Back in September we reviewed the seasons down on the farm for the FCL, Salem, Greenville, and Portland as their schedules ended with about a month to go in the major-league season. But as they stopped playing, the seasons continued into early October for both Worcester and the DSL teams. We’ve been focused on the playoffs for most of this month, but with the Boston Red Sox out it’s a good time to circle back and review those seasons as well. We looked at Worcester yesterday, and today we finish up with a look at the DSL players.
Top Position Player
Jhostynxon Garcia, OF
The Red Sox have spent a lot of money in recent years on outfielders on the international market, and while Garcia wasn’t one of the very top names in recent classes his $350,000 bonus (per Sox Prospects) put him on the radar to some extent before the games began. His first pro season in 2021 didn’t get off to any huge start, but he was solid all year and caught fire to end it to wrap up this fake award. He hit for good power in a league where that’s not the easiest thing to do, and managed to draw more walks than strikeouts as well. He ended the year hitting .281/.424/.481 on the season, and should be a name to keep in mind as he comes stateside in 2022.
Top Starting Pitcher
Jedixson Paez, RHP
Paez was another one of these second-tier type signings from the most recent international class, coming in with a slightly higher $450,000 bonus (again per Sox Prospects). Pitchers often don’t gain a ton of traction in the DSL, but Paez did make a nice name for himself in 50 1⁄3 innings. The righty pitched to a 2.86 ERA, finishing with a solid 24 percent strikeout rate and a really impressive four percent walk rate.
Top Relief Pitcher
Railin Perez, RHP
Pitching is a totally different game down in the DSL, a league filled almost entirely with teenagers who are not making full starts most of the time. The nominal starters often throw as many innings as some relievers, and players like Perez can start their career in the bullpen before moving to the rotation later in their career. Whether or not that is the case here is a different story, though. This was his second go-around in the DSL, and after pitching to a 3.60 ERA in 2019 he improved that mark to 1.35 this past year while striking out 27 percent of his opponents.
The Top Prospect
Miguel Bleis, OF
While Garcia had the best season among position players in the DSL, he wasn’t the one most eyes were on. Instead, Bleis got that honor as the top signing from the last few years and a toolsy outfield who opened some eyes in his professional debut. He only got 136 plate appearances as he was eased into action and dealing with some minor injury issues, but he showed some all-around talent hitting .252/.331/.420. He’s still raw, but people who have seen him play are excited about his future as an athletic center fielder with good bat-to-ball skills.
The underrated outfielder
Juan Chacon, OF
The Red Sox have signed a center fielder as their top international signing in each of the last three signing periods, and Chacon gets a little overlooked as Eduardo Lopez got to make his debut in the DSL while Bleis got more money. Chacon’s planned first season was cancelled due to COVID, and he also got a smaller bonus than the other two. The tools aren’t as loud here, but he’s got a good approach and is a solid athlete who has a chance to stick in center field. In 2021 he hit .311/.426/.384 with the same number of walks as strikeouts.

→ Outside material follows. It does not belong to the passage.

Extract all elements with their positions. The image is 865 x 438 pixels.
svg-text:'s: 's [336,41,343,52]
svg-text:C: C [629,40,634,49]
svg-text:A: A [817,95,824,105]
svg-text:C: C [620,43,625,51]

The other starting pitcher
Jose Ramirez, RHP
As I said above, pitchers don’t often separate themselves in the DSL, but along with Paez the Red Sox got an impressive performance from Ramirez down in the Dominican. This one is a little less exciting in terms of long-term effect given that this is his third stint in the DSL, but he has pitched reasonably well in all of those seasons. That includes this year when he pitched to a 2.36 ERA. He should finally get up to the complex next year.

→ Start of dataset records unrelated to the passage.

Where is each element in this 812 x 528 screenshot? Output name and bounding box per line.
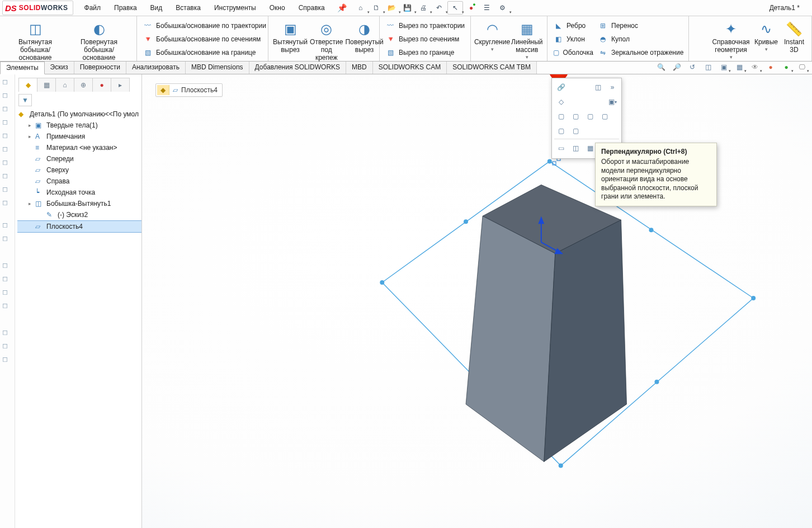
menu-file[interactable]: Файл bbox=[79, 2, 107, 14]
options-button[interactable]: ☰ bbox=[480, 2, 494, 14]
pin-icon[interactable]: 📌 bbox=[333, 3, 351, 12]
view-iso-icon[interactable]: ◇ bbox=[554, 95, 568, 109]
boundary-cut-button[interactable]: ▧Вырез по границе bbox=[383, 46, 467, 59]
tree-row[interactable]: ▱Спереди bbox=[17, 153, 141, 164]
menu-insert[interactable]: Вставка bbox=[170, 2, 206, 14]
vbar-icon[interactable]: ◻ bbox=[2, 261, 12, 271]
vbar-icon[interactable]: ◻ bbox=[2, 91, 12, 101]
linear-pattern-button[interactable]: ▦ Линейный массив ▾ bbox=[510, 17, 544, 60]
traffic-light-button[interactable]: ●● bbox=[464, 2, 479, 14]
fm-tab-dim[interactable]: ⊕ bbox=[74, 78, 93, 92]
graphics-viewport[interactable]: ◆ ▱ Плоскость4 bbox=[142, 74, 812, 528]
view-right-icon[interactable]: ▢ bbox=[598, 110, 611, 123]
new-doc-button[interactable]: 🗋▾ bbox=[369, 2, 384, 14]
tree-row[interactable]: ▸▣Твердые тела(1) bbox=[17, 120, 141, 131]
tree-row[interactable]: ▸AПримечания bbox=[17, 131, 141, 142]
tree-row[interactable]: ▱Плоскость4 bbox=[17, 220, 141, 233]
view-back-icon[interactable]: ▢ bbox=[569, 110, 582, 123]
print-button[interactable]: 🖨▾ bbox=[416, 2, 431, 14]
vbar-icon[interactable]: ◻ bbox=[2, 275, 12, 285]
fm-tab-more[interactable]: ▸ bbox=[111, 78, 130, 92]
revolved-boss-button[interactable]: ◐ Повернутая бобышка/основание bbox=[67, 17, 131, 62]
tab-evaluate[interactable]: Анализировать bbox=[126, 62, 186, 74]
hide-show-button[interactable]: 👁▾ bbox=[749, 62, 761, 73]
revolved-cut-button[interactable]: ◑ Повернутый вырез bbox=[344, 17, 384, 54]
vbar-icon[interactable]: ◻ bbox=[2, 172, 12, 182]
extruded-boss-button[interactable]: ◫ Вытянутая бобышка/основание bbox=[3, 17, 67, 62]
wrap-button[interactable]: ⊞Перенос bbox=[596, 20, 686, 32]
vbar-icon[interactable]: ◻ bbox=[2, 131, 12, 142]
swept-boss-button[interactable]: 〰Бобышка/основание по траектории bbox=[140, 20, 268, 32]
section-view-button[interactable]: ◫ bbox=[702, 62, 714, 73]
tree-expander-icon[interactable]: ▸ bbox=[29, 201, 33, 206]
view-more-icon[interactable]: » bbox=[606, 81, 619, 94]
settings-button[interactable]: ⚙▾ bbox=[495, 2, 510, 14]
vbar-icon[interactable]: ◻ bbox=[2, 199, 12, 209]
fm-tab-config[interactable]: ⌂ bbox=[55, 78, 74, 92]
view-orientation-button[interactable]: ▣▾ bbox=[718, 62, 729, 73]
tree-root[interactable]: ◆ Деталь1 (По умолчанию<<По умол bbox=[17, 109, 141, 120]
two-viewport-icon[interactable]: ◫ bbox=[569, 142, 582, 155]
scene-button[interactable]: ●▾ bbox=[781, 62, 792, 73]
undo-button[interactable]: ↶▾ bbox=[432, 2, 446, 14]
tree-row[interactable]: ✎(-) Эскиз2 bbox=[17, 209, 141, 220]
hole-wizard-button[interactable]: ◎ Отверстие под крепеж bbox=[309, 17, 344, 62]
tree-row[interactable]: ≡Материал <не указан> bbox=[17, 142, 141, 153]
menu-help[interactable]: Справка bbox=[293, 2, 331, 14]
swept-cut-button[interactable]: 〰Вырез по траектории bbox=[383, 20, 467, 32]
lofted-cut-button[interactable]: 🔻Вырез по сечениям bbox=[383, 33, 467, 45]
instant3d-button[interactable]: 📏 Instant 3D bbox=[780, 17, 808, 54]
vbar-icon[interactable]: ◻ bbox=[2, 105, 12, 115]
view-cube-icon[interactable]: ▣▾ bbox=[606, 95, 619, 109]
vbar-icon[interactable]: ◻ bbox=[2, 355, 12, 365]
menu-view[interactable]: Вид bbox=[145, 2, 168, 14]
select-button[interactable]: ↖▾ bbox=[447, 1, 463, 15]
lofted-boss-button[interactable]: 🔻Бобышка/основание по сечениям bbox=[140, 33, 268, 45]
vbar-icon[interactable]: ◻ bbox=[2, 234, 12, 244]
view-bottom-icon[interactable]: ▢ bbox=[569, 124, 582, 138]
rib-button[interactable]: ◣Ребро bbox=[551, 20, 596, 32]
vbar-icon[interactable]: ◻ bbox=[2, 78, 12, 88]
app-logo[interactable]: DS SOLIDWORKS bbox=[2, 1, 73, 15]
menu-window[interactable]: Окно bbox=[264, 2, 291, 14]
display-style-button[interactable]: ▦▾ bbox=[734, 62, 745, 73]
vbar-icon[interactable]: ◻ bbox=[2, 288, 12, 298]
home-button[interactable]: ⌂▾ bbox=[353, 2, 368, 14]
curves-button[interactable]: ∿ Кривые ▾ bbox=[752, 17, 780, 52]
view-link-icon[interactable]: 🔗 bbox=[554, 81, 568, 94]
display-button[interactable]: 🖵▾ bbox=[796, 62, 808, 73]
fillet-button[interactable]: ◠ Скругление ▾ bbox=[474, 17, 510, 52]
appearance-button[interactable]: ● bbox=[765, 62, 776, 73]
zoom-area-button[interactable]: 🔎 bbox=[671, 62, 682, 73]
tab-mbd[interactable]: MBD bbox=[346, 62, 373, 74]
tree-expander-icon[interactable]: ▸ bbox=[29, 134, 33, 139]
menu-tools[interactable]: Инструменты bbox=[209, 2, 262, 14]
prev-view-button[interactable]: ↺ bbox=[687, 62, 698, 73]
view-top-icon[interactable]: ▢ bbox=[554, 124, 568, 138]
mirror-button[interactable]: ⇋Зеркальное отражение bbox=[596, 46, 686, 59]
tab-addins[interactable]: Добавления SOLIDWORKS bbox=[249, 62, 347, 74]
vbar-icon[interactable]: ◻ bbox=[2, 158, 12, 168]
ref-geometry-button[interactable]: ✦ Справочная геометрия ▾ bbox=[710, 17, 752, 60]
vbar-icon[interactable]: ◻ bbox=[2, 118, 12, 128]
vbar-icon[interactable]: ◻ bbox=[2, 328, 12, 338]
dome-button[interactable]: ◓Купол bbox=[596, 33, 686, 45]
vbar-icon[interactable]: ◻ bbox=[2, 145, 12, 155]
tree-filter-button[interactable]: ▼ bbox=[18, 94, 32, 106]
tab-sketch[interactable]: Эскиз bbox=[45, 62, 74, 74]
fm-tab-property[interactable]: ▦ bbox=[37, 78, 56, 92]
boundary-boss-button[interactable]: ▧Бобышка/основание на границе bbox=[140, 46, 268, 59]
tree-row[interactable]: ▱Справа bbox=[17, 176, 141, 187]
save-button[interactable]: 💾▾ bbox=[400, 2, 415, 14]
vbar-icon[interactable]: ◻ bbox=[2, 342, 12, 352]
open-doc-button[interactable]: 📂▾ bbox=[385, 2, 399, 14]
view-box-icon[interactable]: ◫ bbox=[591, 81, 605, 94]
single-viewport-icon[interactable]: ▭ bbox=[554, 142, 568, 155]
view-front-icon[interactable]: ▢ bbox=[554, 110, 568, 123]
zoom-fit-button[interactable]: 🔍 bbox=[655, 62, 667, 73]
tree-row[interactable]: ┕Исходная точка bbox=[17, 187, 141, 198]
tree-expander-icon[interactable]: ▸ bbox=[29, 122, 33, 128]
tab-cam-tbm[interactable]: SOLIDWORKS CAM TBM bbox=[447, 62, 537, 74]
tab-cam[interactable]: SOLIDWORKS CAM bbox=[373, 62, 447, 74]
draft-button[interactable]: ◧Уклон bbox=[551, 33, 596, 45]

The non-outfielder to know
Enderso Lira, C
Bleis was the top signing from the most recent class, but Lira came in at number two as an exciting catcher out of Venezuela, signing for $850,000. He didn’t play a ton this year just like Bleis, but it was a good showing when he was in the lineup. While mostly playing behind the plate (he also DHed a fair amount) he hit .246/.414/.336. Having just turned 18 after the season ended, there’s a ton of development left to be had, especially given his position. That said, the approach here with a 20 percent walk rate and 11 percent strikeout rate is an encouraging sign for the future.